▸ Saved entries
•••
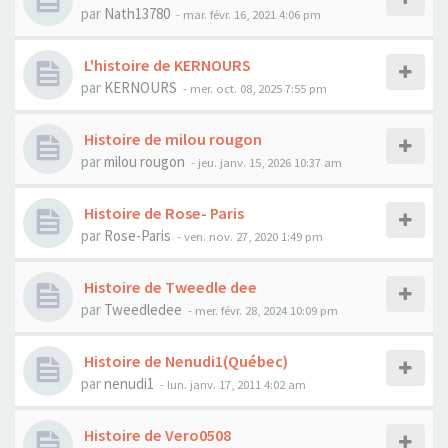
par
Nath13780
- mar. févr. 16, 2021 4:06 pm
L'histoire de KERNOURS
par
KERNOURS
- mer. oct. 08, 2025 7:55 pm
Histoire de milou rougon
par
milou rougon
- jeu. janv. 15, 2026 10:37 am
Histoire de Rose- Paris
par
Rose-Paris
- ven. nov. 27, 2020 1:49 pm
Histoire de Tweedle dee
par
Tweedledee
- mer. févr. 28, 2024 10:09 pm
Histoire de Nenudi1(Québec)
par
nenudi1
- lun. janv. 17, 2011 4:02 am
Histoire de Vero0508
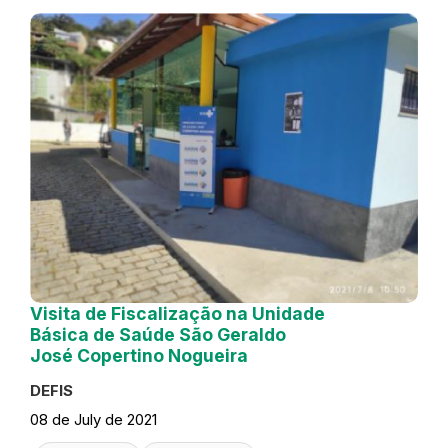
Visita de Fiscalização na Unidade
Básica de Saúde São Geraldo
José Copertino Nogueira
DEFIS
08 de July de 2021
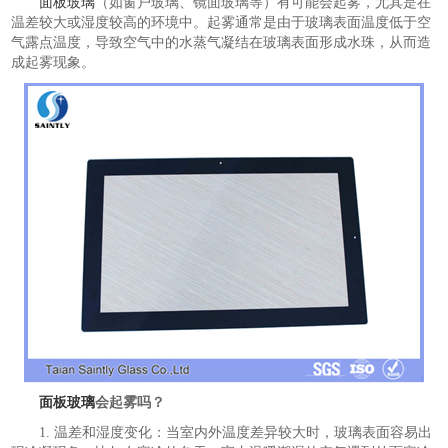
面板玻璃
（如窗户玻璃、镜面玻璃等）有可能会起雾，尤其是在
温差较大或湿度较高的环境中。起雾通常是由于玻璃表面温度低于空
气露点温度，导致空气中的水蒸气凝结在玻璃表面形成水珠，从而造
成起雾现象。
面板玻璃
会起雾吗？
1. 温差和湿度变化：当室内外温度差异较大时，玻璃表面容易出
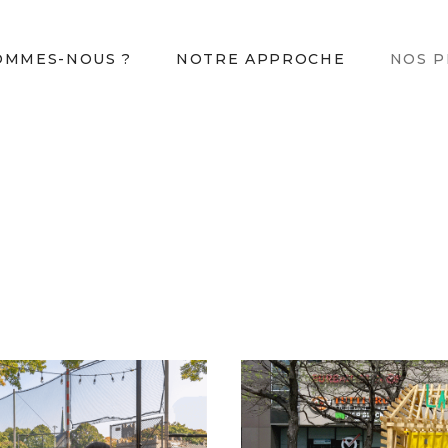
OMMES-NOUS ?
NOTRE APPROCHE
NOS P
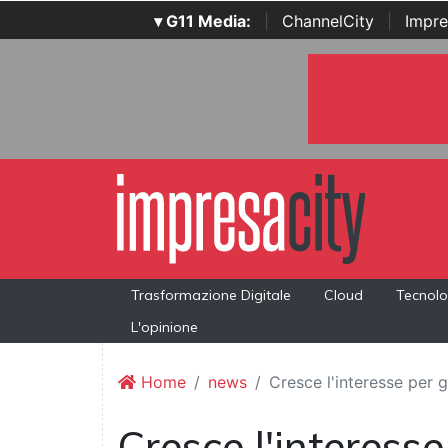
▾ G11 Media:
|
ChannelCity
|
Impre
Trasformazione Digitale
Cloud
Tecnolo
L'opinione
Home
news
Cresce l'interesse per g
Cresce l'interesse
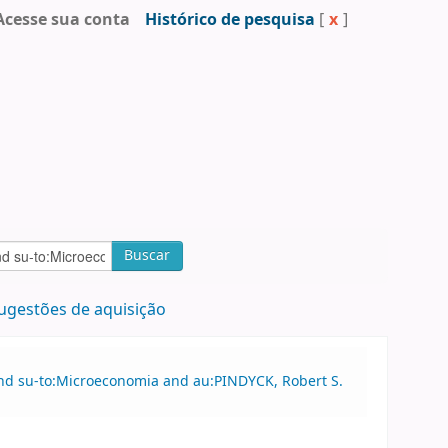
Acesse sua conta
Histórico de pesquisa
[
x
]
Buscar
ugestões de aquisição
and su-to:Microeconomia and au:PINDYCK, Robert S.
•••
▸ AIM OF THE EXERCISE
An acceptable answer consists of the lines above from the one holding "José Copertino Nogueira" to the end of the data, repeated exactly and containing no pictures.

▸ TASK SOLUTION
José Copertino Nogueira
DEFIS
08 de July de 2021
面板玻璃
（如窗户玻璃、镜面玻璃等）有可能会起雾，尤其是在
温差较大或湿度较高的环境中。起雾通常是由于玻璃表面温度低于空
气露点温度，导致空气中的水蒸气凝结在玻璃表面形成水珠，从而造
成起雾现象。
面板玻璃
会起雾吗？
1. 温差和湿度变化：当室内外温度差异较大时，玻璃表面容易出
OMMES-NOUS ?
NOTRE APPROCHE
NOS P
▾ G11 Media:
|
ChannelCity
|
Impre
Trasformazione Digitale
Cloud
Tecnolo
L'opinione
Home
news
Cresce l'interesse per g
Cresce l'interesse
Acesse sua conta
Histórico de pesquisa
[
x
]
Buscar
ugestões de aquisição
and su-to:Microeconomia and au:PINDYCK, Robert S.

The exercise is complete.